Change 447561 had a related patch set uploaded (by Bstorm; owner: Bstorm):
[operations/puppet@production] gridengine: try to translate all the Ubuntu package calls to Debian

https://gerrit.wikimedia.org/r/447561

Change 447561 merged by Bstorm:
[operations/puppet@production] gridengine: try to translate all the Ubuntu package calls to Debian

https://gerrit.wikimedia.org/r/447561

Change 447727 had a related patch set uploaded (by Bstorm; owner: Bstorm):
[operations/puppet@production] gridengine: some more exec node package cleanup for stretch

https://gerrit.wikimedia.org/r/447727

Change 447727 merged by Bstorm:
[operations/puppet@production] gridengine: some more exec node package cleanup for stretch

https://gerrit.wikimedia.org/r/447727

Change 447729 had a related patch set uploaded (by Bstorm; owner: Bstorm):
[operations/puppet@production] gridengine: just a couple more changes to work with stretch

https://gerrit.wikimedia.org/r/447729

Change 447729 merged by Bstorm:
[operations/puppet@production] gridengine: just a couple more changes to work with stretch

https://gerrit.wikimedia.org/r/447729

Change 447835 had a related patch set uploaded (by Bstorm; owner: Bstorm):
[operations/puppet@production] gridengine: correct a few issues with stretch exec packages

https://gerrit.wikimedia.org/r/447835

Change 447835 merged by Bstorm:
[operations/puppet@production] gridengine: correct a few issues with stretch exec packages

https://gerrit.wikimedia.org/r/447835

Change 447860 had a related patch set uploaded (by Bstorm; owner: Bstorm):
[operations/puppet@production] gridengine: include the right profile for the right OS

https://gerrit.wikimedia.org/r/447860

Change 447860 abandoned by Bstorm:
gridengine: include the right profile for the right OS

Reason:
Linting issues won't allow this way of doing it.

https://gerrit.wikimedia.org/r/447860

Change 447914 had a related patch set uploaded (by Bstorm; owner: Bstorm):
[operations/puppet@production] gridengine: switch back to extended locales for debian

https://gerrit.wikimedia.org/r/447914

Change 447914 merged by Bstorm:
[operations/puppet@production] gridengine: switch back to extended locales for debian

https://gerrit.wikimedia.org/r/447914

So it appears that simply turning on a Stretch node configured to point at a Trusty master is enough to segfault the master.
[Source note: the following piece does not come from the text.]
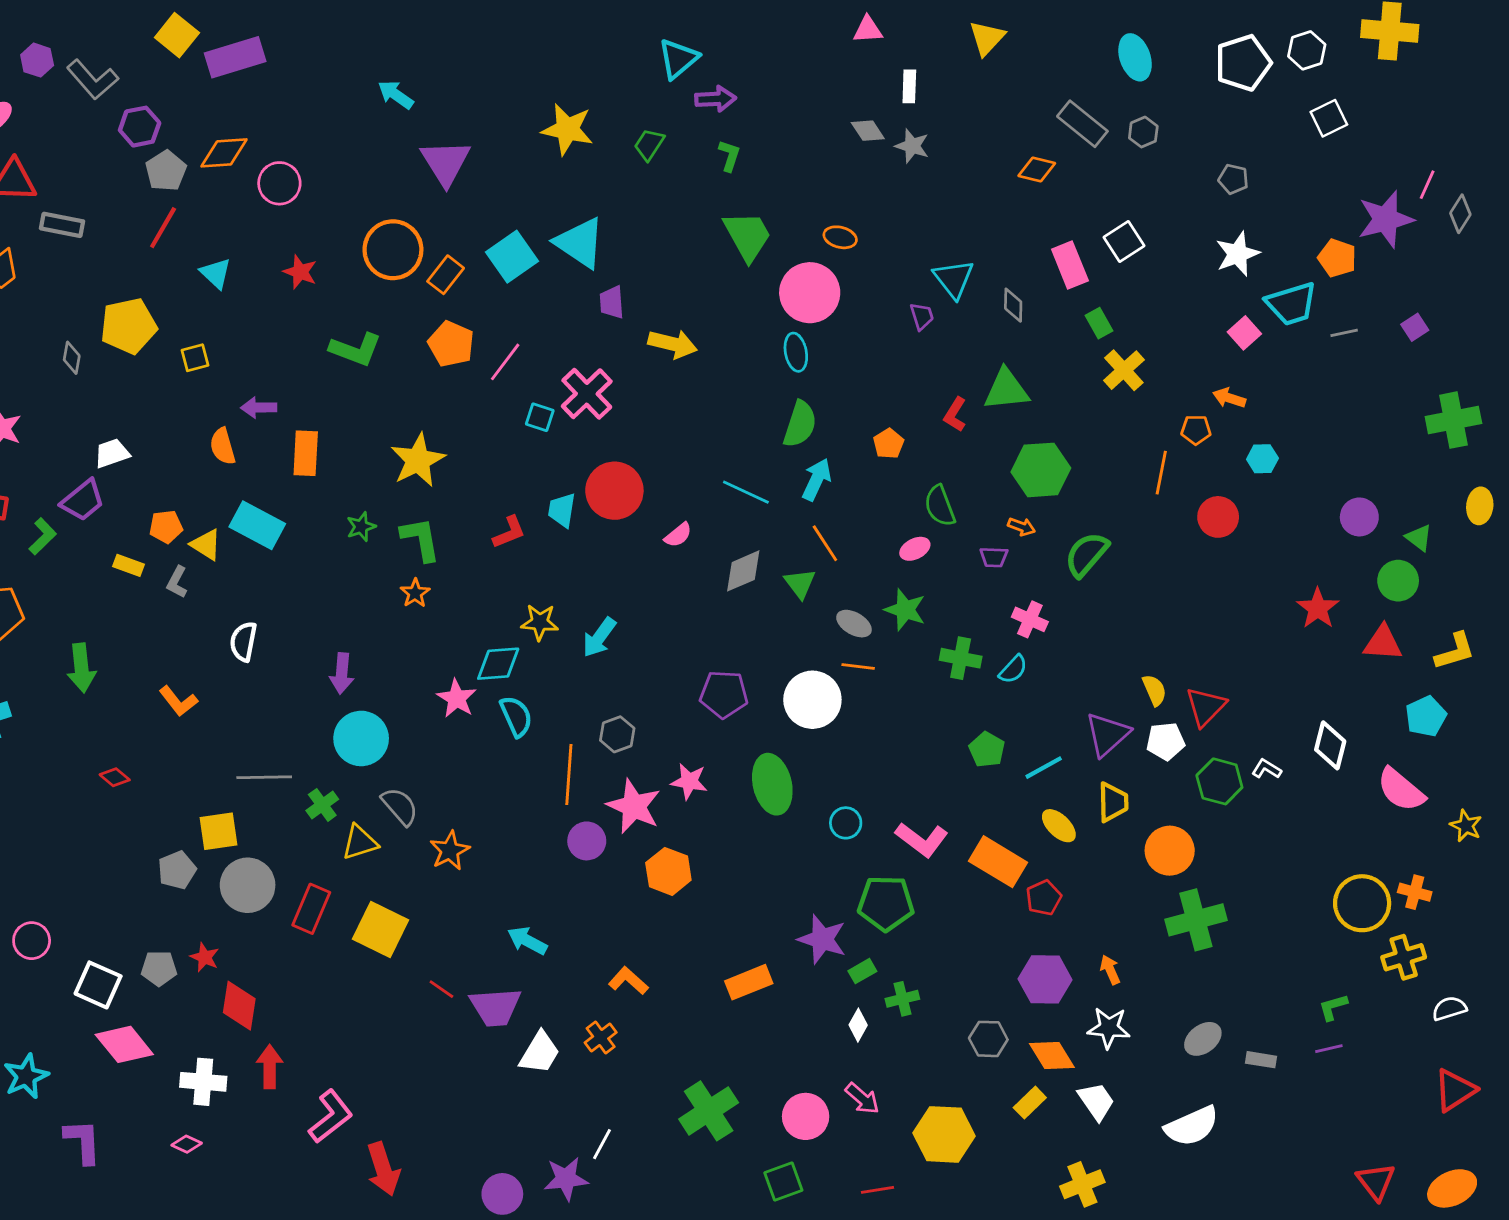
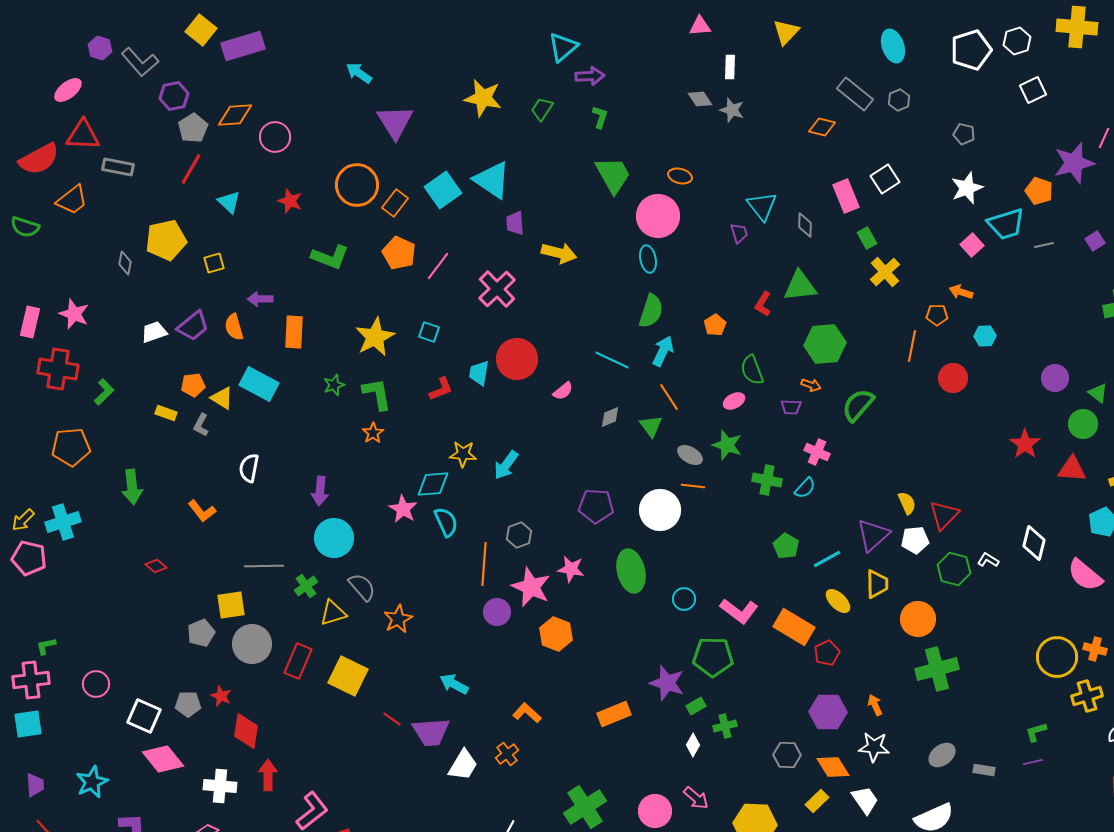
cyan square: (540, 417) -> (429, 332), moved
purple trapezoid: (83, 500) -> (193, 326), moved
gray diamond: (743, 571) -> (610, 417), size x0.7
I haven't even added the exec node to the list, so I find this extremely surprising. I'm not entirely sure exactly what causes this, but this is something seen on some other versions of gridengine as well (occasionally 6.1 and 6.2 did this when they coexisted). It might be related to the shared config and binary aspect of it all. They are not just communicating but sharing files.

This tells me that we absolutely must establish the new toolforge grid in parallel with no communication between the two. In some ways that simplifies the refactoring that also needs to happen around puppet for all this. However, it makes the transition much less tidy.

Also, while I haven't found the exact cause of the segfault yet, this implies that sharing NFS between the grids might be a no-no as well. Since the new node is not actually in any of the host lists yet, that may very well be true.

Ok, I can confirm that even with NFS unmounted and the execd stopped, running any gridengine binary at all (including qstat) will crash the qmaster with a segfault. A Son of Grid Engine grid must have its own master, config and nodes. There can be no communication on the grid level.

Curiosity satisfied. All future work on this must be done as a parallel grid with its own role names most likely to prevent issues and make refactoring simpler.